_Your task:_
Could you please retype the records exactly, minus their pictures?
____ Entries supplied
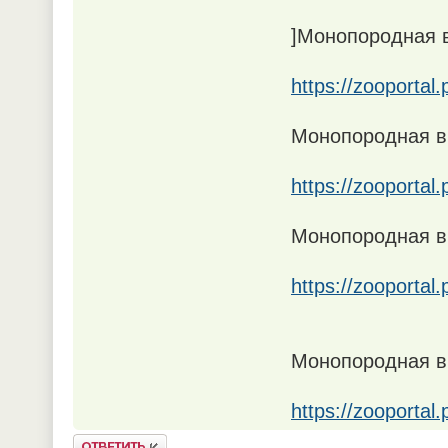
]Монопородная в
https://zooportal
Монопородная вы
https://zooportal
Монопородная в
https://zooportal
Монопородная вы
https://zooportal
Ответить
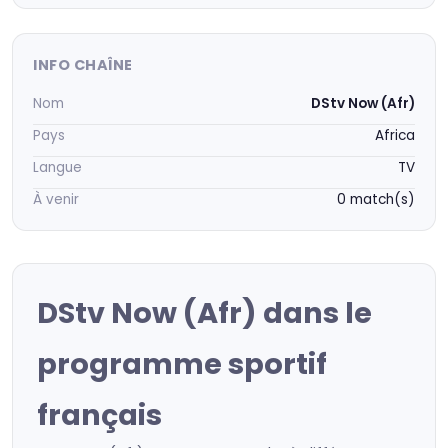
INFO CHAÎNE
Nom
DStv Now (Afr)
Pays
Africa
Langue
TV
À venir
0 match(s)
DStv Now (Afr) dans le
programme sportif
français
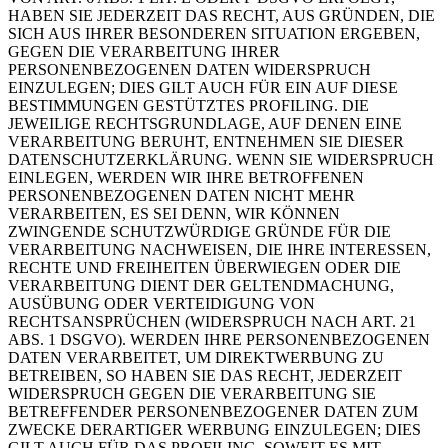
HABEN SIE JEDERZEIT DAS RECHT, AUS GRÜNDEN, DIE
SICH AUS IHRER BESONDEREN SITUATION ERGEBEN,
GEGEN DIE VERARBEITUNG IHRER
PERSONENBEZOGENEN DATEN WIDERSPRUCH
EINZULEGEN; DIES GILT AUCH FÜR EIN AUF DIESE
BESTIMMUNGEN GESTÜTZTES PROFILING. DIE
JEWEILIGE RECHTSGRUNDLAGE, AUF DENEN EINE
VERARBEITUNG BERUHT, ENTNEHMEN SIE DIESER
DATENSCHUTZERKLÄRUNG. WENN SIE WIDERSPRUCH
EINLEGEN, WERDEN WIR IHRE BETROFFENEN
PERSONENBEZOGENEN DATEN NICHT MEHR
VERARBEITEN, ES SEI DENN, WIR KÖNNEN
ZWINGENDE SCHUTZWÜRDIGE GRÜNDE FÜR DIE
VERARBEITUNG NACHWEISEN, DIE IHRE INTERESSEN,
RECHTE UND FREIHEITEN ÜBERWIEGEN ODER DIE
VERARBEITUNG DIENT DER GELTENDMACHUNG,
AUSÜBUNG ODER VERTEIDIGUNG VON
RECHTSANSPRÜCHEN (WIDERSPRUCH NACH ART. 21
ABS. 1 DSGVO). WERDEN IHRE PERSONENBEZOGENEN
DATEN VERARBEITET, UM DIREKTWERBUNG ZU
BETREIBEN, SO HABEN SIE DAS RECHT, JEDERZEIT
WIDERSPRUCH GEGEN DIE VERARBEITUNG SIE
BETREFFENDER PERSONENBEZOGENER DATEN ZUM
ZWECKE DERARTIGER WERBUNG EINZULEGEN; DIES
GILT AUCH FÜR DAS PROFILING, SOWEIT ES MIT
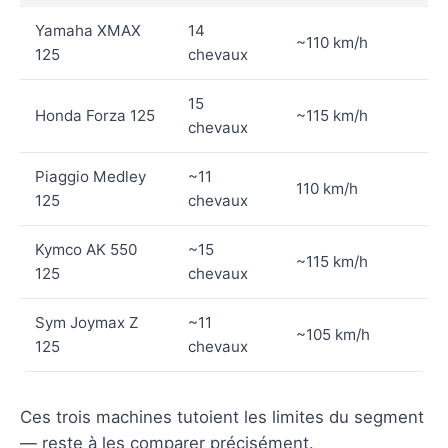
Yamaha XMAX
14
~110 km/h
125
chevaux
15
Honda Forza 125
~115 km/h
chevaux
Piaggio Medley
~11
110 km/h
125
chevaux
Kymco AK 550
~15
~115 km/h
125
chevaux
Sym Joymax Z
~11
~105 km/h
125
chevaux
Ces trois machines tutoient les limites du segment
— reste à les comparer précisément.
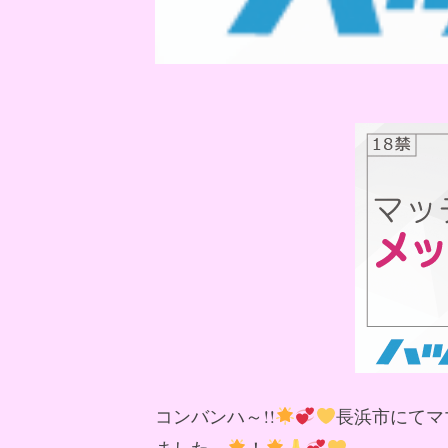
コンバンハ～!!
長浜市にてマ
ました～
！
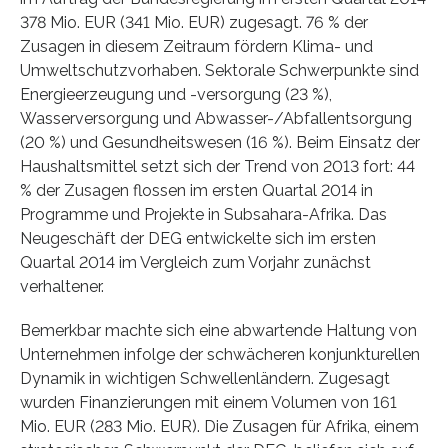
378 Mio. EUR (341 Mio. EUR) zugesagt. 76 % der
Zusagen in diesem Zeitraum fördern Klima- und
Umweltschutzvorhaben. Sektorale Schwerpunkte sind
Energieerzeugung und -versorgung (23 %),
Wasserversorgung und Abwasser-/Abfallentsorgung
(20 %) und Gesundheitswesen (16 %). Beim Einsatz der
Haushaltsmittel setzt sich der Trend von 2013 fort: 44
% der Zusagen flossen im ersten Quartal 2014 in
Programme und Projekte in Subsahara-Afrika. Das
Neugeschäft der DEG entwickelte sich im ersten
Quartal 2014 im Vergleich zum Vorjahr zunächst
verhaltener.
Bemerkbar machte sich eine abwartende Haltung von
Unternehmen infolge der schwächeren konjunkturellen
Dynamik in wichtigen Schwellenländern. Zugesagt
wurden Finanzierungen mit einem Volumen von 161
Mio. EUR (283 Mio. EUR). Die Zusagen für Afrika, einem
________
_Written reply:_
]Монопородная в
https://zooportal
Монопородная вы
https://zooportal
Монопородная в
https://zooportal
Монопородная вы
https://zooportal
Ответить
INFO CHAÎNE
Nom
DStv Now (Afr)
Pays
Africa
Langue
TV
À venir
0 match(s)
DStv Now (Afr) dans le
programme sportif
français
HABEN SIE JEDERZEIT DAS RECHT, AUS GRÜNDEN, DIE
SICH AUS IHRER BESONDEREN SITUATION ERGEBEN,
GEGEN DIE VERARBEITUNG IHRER
PERSONENBEZOGENEN DATEN WIDERSPRUCH
EINZULEGEN; DIES GILT AUCH FÜR EIN AUF DIESE
BESTIMMUNGEN GESTÜTZTES PROFILING. DIE
JEWEILIGE RECHTSGRUNDLAGE, AUF DENEN EINE
VERARBEITUNG BERUHT, ENTNEHMEN SIE DIESER
DATENSCHUTZERKLÄRUNG. WENN SIE WIDERSPRUCH
EINLEGEN, WERDEN WIR IHRE BETROFFENEN
PERSONENBEZOGENEN DATEN NICHT MEHR
VERARBEITEN, ES SEI DENN, WIR KÖNNEN
ZWINGENDE SCHUTZWÜRDIGE GRÜNDE FÜR DIE
VERARBEITUNG NACHWEISEN, DIE IHRE INTERESSEN,
RECHTE UND FREIHEITEN ÜBERWIEGEN ODER DIE
VERARBEITUNG DIENT DER GELTENDMACHUNG,
AUSÜBUNG ODER VERTEIDIGUNG VON
RECHTSANSPRÜCHEN (WIDERSPRUCH NACH ART. 21
ABS. 1 DSGVO). WERDEN IHRE PERSONENBEZOGENEN
DATEN VERARBEITET, UM DIREKTWERBUNG ZU
BETREIBEN, SO HABEN SIE DAS RECHT, JEDERZEIT
WIDERSPRUCH GEGEN DIE VERARBEITUNG SIE
BETREFFENDER PERSONENBEZOGENER DATEN ZUM
ZWECKE DERARTIGER WERBUNG EINZULEGEN; DIES
GILT AUCH FÜR DAS PROFILING, SOWEIT ES MIT
Yamaha XMAX
14
~110 km/h
125
chevaux
15
Honda Forza 125
~115 km/h
chevaux
Piaggio Medley
~11
110 km/h
125
chevaux
Kymco AK 550
~15
~115 km/h
125
chevaux
Sym Joymax Z
~11
~105 km/h
125
chevaux
Ces trois machines tutoient les limites du segment
— reste à les comparer précisément.
コンバンハ～!!
長浜市にてマ
ました～
！
378 Mio. EUR (341 Mio. EUR) zugesagt. 76 % der
Zusagen in diesem Zeitraum fördern Klima- und
Umweltschutzvorhaben. Sektorale Schwerpunkte sind
Energieerzeugung und -versorgung (23 %),
Wasserversorgung und Abwasser-/Abfallentsorgung
(20 %) und Gesundheitswesen (16 %). Beim Einsatz der
Haushaltsmittel setzt sich der Trend von 2013 fort: 44
% der Zusagen flossen im ersten Quartal 2014 in
Programme und Projekte in Subsahara-Afrika. Das
Neugeschäft der DEG entwickelte sich im ersten
Quartal 2014 im Vergleich zum Vorjahr zunächst
verhaltener.
Bemerkbar machte sich eine abwartende Haltung von
Unternehmen infolge der schwächeren konjunkturellen
Dynamik in wichtigen Schwellenländern. Zugesagt
wurden Finanzierungen mit einem Volumen von 161
Mio. EUR (283 Mio. EUR). Die Zusagen für Afrika, einem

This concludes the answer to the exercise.